How to complete this task = Reproduce only the lines from the line containing "Ustawa o dostępie do informacji publicznej" to the end of the entries below, including both of those lines.

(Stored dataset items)

*** Begin section ***

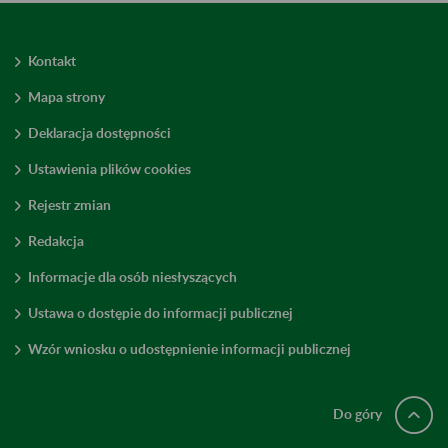
Kontakt
Mapa strony
Deklaracja dostępności
Ustawienia plików cookies
Rejestr zmian
Redakcja
Informacje dla osób niesłyszących
Ustawa o dostępie do informacji publicznej
Wzór wniosku o udostępnienie informacji publicznej
Do góry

*** End section ***

Task result =
Ustawa o dostępie do informacji publicznej
Wzór wniosku o udostępnienie informacji publicznej
Do góry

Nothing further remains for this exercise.